Lori: I hate you so much.

  Handler: If it helps, we’re getting paid a LOT.

  Lori: It does, actually.

  The taxi pulled out of the canals of Santa Dee into open water. Looking out through the window, Lori saw the water go dark as it deepened beneath them. The taxi turned hard to starboard, and the driver opened up the throttle. Ahead, Lori saw the massive wharfs where shipping freighters brought Santa Dee everything it needed to survive.

  They docked at a wharf that was empty but for them. Lori saw corrugated steel cargo containers stacked on huge pallets, but everything was still.

  “Here we are, ma’am,” said the driver, and opened the cab. He started to get out, and Lori waved him back.

  “I’m fine, thanks. You go ahead, and have a great day,” she said, and stepped out. She looked back. “Stay safe.”

  The driver nodded and smiled, then closed the cab. A moment later, the taxi hummed to life and pulled away from the dock, leaving white water and the scent of vanilla behind it.

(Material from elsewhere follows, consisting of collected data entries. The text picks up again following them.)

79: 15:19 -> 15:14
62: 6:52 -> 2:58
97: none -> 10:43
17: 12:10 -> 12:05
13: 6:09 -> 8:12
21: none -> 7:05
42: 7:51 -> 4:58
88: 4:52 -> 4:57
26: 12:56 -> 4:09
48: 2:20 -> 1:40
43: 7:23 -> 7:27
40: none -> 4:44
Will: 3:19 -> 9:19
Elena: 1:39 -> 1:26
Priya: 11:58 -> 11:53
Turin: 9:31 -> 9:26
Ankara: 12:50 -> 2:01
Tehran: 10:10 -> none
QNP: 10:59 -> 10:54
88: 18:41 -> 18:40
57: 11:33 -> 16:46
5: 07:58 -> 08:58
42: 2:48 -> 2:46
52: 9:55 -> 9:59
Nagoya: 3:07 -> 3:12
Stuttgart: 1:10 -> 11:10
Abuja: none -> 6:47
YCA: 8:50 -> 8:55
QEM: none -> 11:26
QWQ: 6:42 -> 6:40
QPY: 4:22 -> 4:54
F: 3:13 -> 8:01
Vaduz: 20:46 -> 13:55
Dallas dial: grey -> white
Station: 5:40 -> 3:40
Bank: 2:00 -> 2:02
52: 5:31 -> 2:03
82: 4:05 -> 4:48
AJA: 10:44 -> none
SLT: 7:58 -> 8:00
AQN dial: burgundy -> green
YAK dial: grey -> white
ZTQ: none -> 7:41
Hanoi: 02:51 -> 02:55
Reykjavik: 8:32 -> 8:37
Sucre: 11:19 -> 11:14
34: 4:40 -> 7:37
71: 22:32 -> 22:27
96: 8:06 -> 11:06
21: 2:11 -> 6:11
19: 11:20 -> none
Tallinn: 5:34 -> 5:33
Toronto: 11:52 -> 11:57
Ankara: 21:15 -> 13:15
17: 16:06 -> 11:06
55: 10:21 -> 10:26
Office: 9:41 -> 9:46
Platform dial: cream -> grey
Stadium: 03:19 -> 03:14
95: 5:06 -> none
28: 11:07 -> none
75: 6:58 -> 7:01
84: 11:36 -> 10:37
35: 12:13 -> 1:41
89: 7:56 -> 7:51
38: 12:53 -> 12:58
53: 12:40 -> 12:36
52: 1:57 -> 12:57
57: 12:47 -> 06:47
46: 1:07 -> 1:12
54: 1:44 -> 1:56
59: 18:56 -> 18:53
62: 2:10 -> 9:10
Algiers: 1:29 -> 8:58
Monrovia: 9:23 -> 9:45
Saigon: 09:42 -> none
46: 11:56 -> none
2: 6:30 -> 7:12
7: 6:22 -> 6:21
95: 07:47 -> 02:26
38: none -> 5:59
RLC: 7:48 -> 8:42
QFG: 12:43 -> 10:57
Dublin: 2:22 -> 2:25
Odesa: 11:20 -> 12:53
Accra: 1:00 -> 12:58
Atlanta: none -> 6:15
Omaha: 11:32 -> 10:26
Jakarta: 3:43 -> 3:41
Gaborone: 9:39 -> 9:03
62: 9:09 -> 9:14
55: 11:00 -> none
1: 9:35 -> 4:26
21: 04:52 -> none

  “All right, Miss Tucker,” Lori said, “let’s see what we’re dealing with.”

  The dockyard was silent as she walked. She kept her steps light, the heels of her boots barely making a sound on the concrete. She slid her phone into her pocket. If Handler had anything else that needed saying, Lori would’ve heard it already.

  “Do you see anything yet?” Tucker asked in Lori’s ear, which really helped Lori stay focused and stealthy.

  “Not yet,” Lori said, still keeping her steps light. “You wouldn’t happen to have security cameras for the area, would you?”

  “Oh, yes! Yes, I do. Here, I’ll call them up, and I’ll be able to watch everything.” Lori heard the sound of fingers clacking on a keyboard. “Here we go. There you are, clear as day. I can see you walking toward the cargo containers.”

  “Great,” Lori said. “That’s great, you being able to see me and everything. That’s perfect.”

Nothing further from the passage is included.